Page images and extracted text
--- START ---
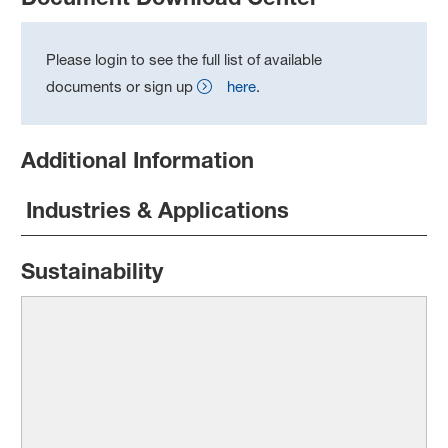
Please login to see the full list of available
documents or sign up
here
.
Additional Information
Industries & Applications
Sustainability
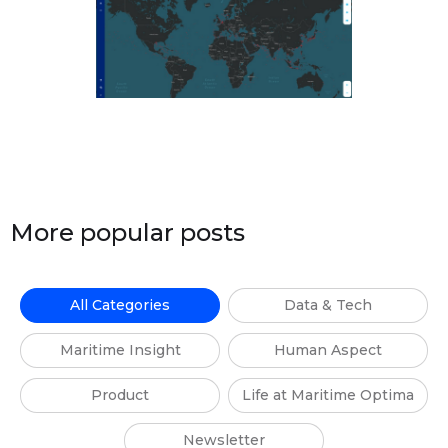
More popular posts
All Categories
Data & Tech
Maritime Insight
Human Aspect
Product
Life at Maritime Optima
Newsletter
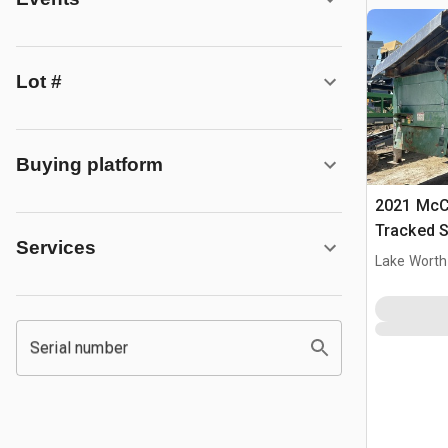
Lot #
Buying platform
2021 McC
Tracked S
Services
Lake Worth
Serial number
--- END ---
__Problem to solve__
Would you write out an exact copy of the entries above, with no images?

__Answer for this exercise__
Please login to see the full list of available
documents or sign up
here
.
Additional Information
Industries & Applications
Sustainability
More popular posts
All Categories
Data & Tech
Maritime Insight
Human Aspect
Product
Life at Maritime Optima
Newsletter
Lot #
Buying platform
2021 McC
Tracked S
Services
Lake Worth
Serial number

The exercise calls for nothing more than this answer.